На письме как будто он забыл этот язык и теперь мучительно вспоминает и заново пытается его учить.
И он подбирает слова, которые не притираются друг к другу. Это, по его собственному определению, «блуждающие слова» (wandernde Worte).
Так вот, когда он читает, как будто старается поскорее избавиться от написанного. В скоростном режиме скороговорки, совершенно не признавая собственной графики, разбивки строк, сливая и соединяя, переводя разреженную паузами стихоречь в длинные периоды. Так звучит даже «Todesfuge». Tолько в самом конце фуги он замедляет темп.
–Особенно ярко проявляется такая демонстрация в чтении цикла «Engführung», состоящем из девяти частей. Известно, что Целан был близок к сюрреалистам и использовал сюрреалистическую технику. Похоже, что именно такое сомнамбулическое вырывание из забывания выводило его из письма в говорение. Как бы стирая написанное им самим.
Это пепел, написанный пеплом поверх пепла.
Без пояснений.
Halle, 20.11.20
ЧАРЛЬЗ БЕРНСТИН
(Манхеттен – Бруклин)
поэт, переводчик, исследователь
Paul Celan
TODTNAUBERG
Arnica, hold-in-trust, tear
Trump out dim Bruise admit dim
Stern waffled drought,
indigo
Hut,
—die in that Bush
—lesson Naming nouns off
where dim mines men—
die in die’s book
gust’s ribbons fail one
I’m an huff-none, hurt
Oaf I’m a dunken den
commends
Wart
in heart’s end
World-wizened, uneyed and bent
Arc is un-arc is, eye’s realm,
Crude, spatter in führer
Deutsche light,
Tears a fog, dear Mensch,
dares admit abort
die halved
beschmuddled Cudgel
fade in Hock’s moor
Folded,
veil.
[Прослушать авторское чтение этого текста можно здесь.]
ИВАН СОКОЛОВ
(Санкт-Петербург – Беркли)
поэт, переводчик, исследователь
Пауль Целан
ТОДТНАУБЕРГ
Арника, август роз, дыр
треньк, ссадина-бронь идей,
звездь-вырвань трав,
из дыр —
Гёте,
день и разбух
— вёсен, нем и Немцо́в
(…Вор дыханий?..) —
тень и раз — звук:
Йерушалаима цапли: фон-
арей гаванью гнёт,
а фоноэстетикой дня —
гомон се-
рдцо́в:
и Герцено-
ва листва не ингибирует-
ся-бры ведь со́-бра́ты!, нецельно,
грудишься из потерь, их фары
довлеют,
дыры нам фора, дырою немеешь,
дыр смерть — анахореет,
дыхал бы —
без череды накоплений —
падаем хорохором:
Фихте с-
бил.
ПОЛИНА БАРСКОВА
(Ленинград – Беркли – Амхерст)
поэтесса, исследовательница, переводчица
Зачем нам сегодня нужен Целан? Кто мы с ним друг другу? Целан научил себя говорить заново на своем языке — в полной уверенности в невозможности, в неверности своего языка, осознав, что это язык на измене. Что это не только пленительный, прельщающий, меняющийся, манкий язык мыслeтворчества, но язык тех, кто навсегда, на муку, на немоту забирает у тебя твоих родителей, отправляет их в лагерь. Будучи полиглотом, Целан все же совершил выбор: остаться со своим и уже не своим языком для того, чтобы изучить, освоить подобного рода «отношения»: между субъектом и языковой средой, которая не столько со/держит, сколько отвращает.
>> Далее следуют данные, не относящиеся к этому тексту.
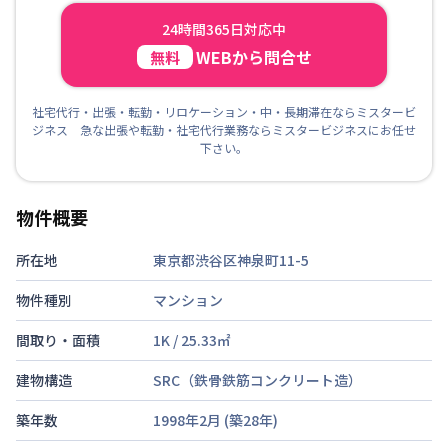
24時間365日対応中
WEBから問合せ
無料
社宅代行・出張・転勤・リロケーション・中・長期滞在ならミスタービ
ジネス 急な出張や転勤・社宅代行業務ならミスタービジネスにお任せ
下さい。
物件概要
所在地
東京都渋谷区神泉町11-5
物件種別
マンション
間取り・面積
1K
/
25.33
㎡
建物構造
SRC（鉄骨鉄筋コンクリート造）
築年数
1998年2月
(築
28
年)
Целан остался в своем изменившем/ся языке совершать работу по наблюдению коррозии. При всей огромной приверженности, благодарности этому невероятно хрупкому и мощному работнику по искусству, я бы хотела использовать эту беседу также как повод задаться вопросами, с чем связана наша сегодняшняя склонность к жизненному миру и методу этого поэта, чему еще нас может научить внимание к Целану. Очевидно, он уже проник в нашу поэзию, благодаря мощным поэтам-переводчикам, и причиной скорости этого полыхания/заражения (так загорается бумага, так бежит по членам гангрена) является, я думаю, не только лингвистика, но и история. Ставшее расхожим лозунгом восклицание Адорно о том, что писать стихи после Освенцима есть занятие варваров, конечно, относится и к наследникам/пользователям истории советской: после Колымы, Ленинграда и многих Голодоморов язык перестает быть равен себе, то есть себе хорошему, прекрасному, доброму, богатому, сытому: он становится языком вохры и языком дистрофика. Читая Целана, я не могу не думать о той ломке, на которую производители, агенты, но и субалтерны советской истории обрекли язык, допустим кружка «Арзамас»: так же, как Целан думал о Мандельштаме, читатель Целана думает о Го́ре и Гинзбург, о тех, кто осмелился признать: этот язык, эта словесность, эта ткань/текстура никогда более не будут прежними.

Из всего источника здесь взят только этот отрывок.